I'm convinced that Uber is intentionally reseting Pax rating every few months. I've given too many shadey 5-star rides for it to be a coincidence this week. 

Uber most likely does this because there are drivers that won't give rides to low rated Pax.


----------



## zMann (Feb 21, 2015)

Everything is expected from Uber's side


----------



## Godric (Jan 17, 2015)

It's partly do to Citibank I think. Just about anybody can get a Citibank card. Just think of all the new 5* passengers. If you change your card to pay with a Citibank card and put in there code you get 2 free rides (up to $30). They can also sign up for a new one and get the same deal. So that is millions of free rides.


----------



## thehappytypist (Oct 9, 2014)

Considering a lady who wrote in incessantly for 3 months demanding her rating be reset to 5* has never succeeded, I'm skeptical. She was one of those riders that we would be generous with, the ones who have many rides and have spent a lot of money on Uber. She still has her crappy rating. If they haven't taken any trips on that account, then they're gonna be at 5. Sometimes the system bugs out and will show all riders at 5* or 3*, I've seen both.


----------



## UberXTampa (Nov 20, 2014)

Showa50 said:


> I'm convinced that Uber is intentionally reseting Pax rating every few months. I've given too many shadey 5-star rides for it to be a coincidence this week.
> 
> Uber most likely does this because there are drivers that won't give rides to low rated Pax.

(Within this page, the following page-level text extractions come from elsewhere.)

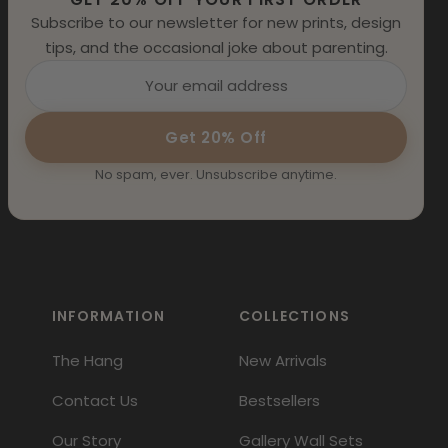
Subscribe to our newsletter for new prints, design
tips, and the occasional joke about parenting.
Get 20% Off
No spam, ever. Unsubscribe anytime.
INFORMATION
COLLECTIONS
The Hang
New Arrivals
Contact Us
Bestsellers
Our Story
Gallery Wall Sets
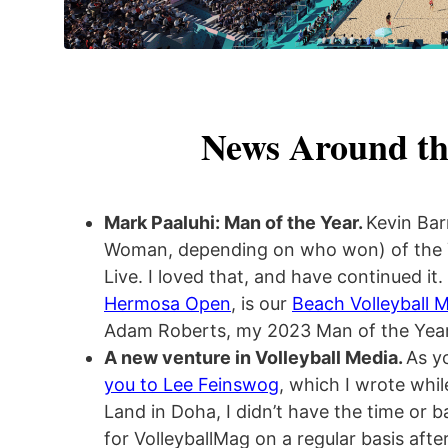
News Around th
Mark Paaluhi: Man of the Year.
Kevin Bar
Woman, depending on who won) of the 
Live. I loved that, and have continued it.
Hermosa Open
, is our
Beach Volleyball M
Adam Roberts, my 2023 Man of the Year
A new venture in Volleyball Media.
As y
you to Lee Feinswog
, which I wrote whil
Land in Doha, I didn’t have the time or 
for VolleyballMag on a regular basis aft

I have observed the very same. All my 5 stars that were uber riders for a long time demonstrated at least 1 flaw that told me these cannot be a 5 star. Lowest star rating I have seen for mire than a month now is 4.7


----------



## UberXTampa (Nov 20, 2014)

It is possible that passengers figured a way around the ratings and Uber is completely honest here. But I would definitely not rule out Uber nixing the ratings.


----------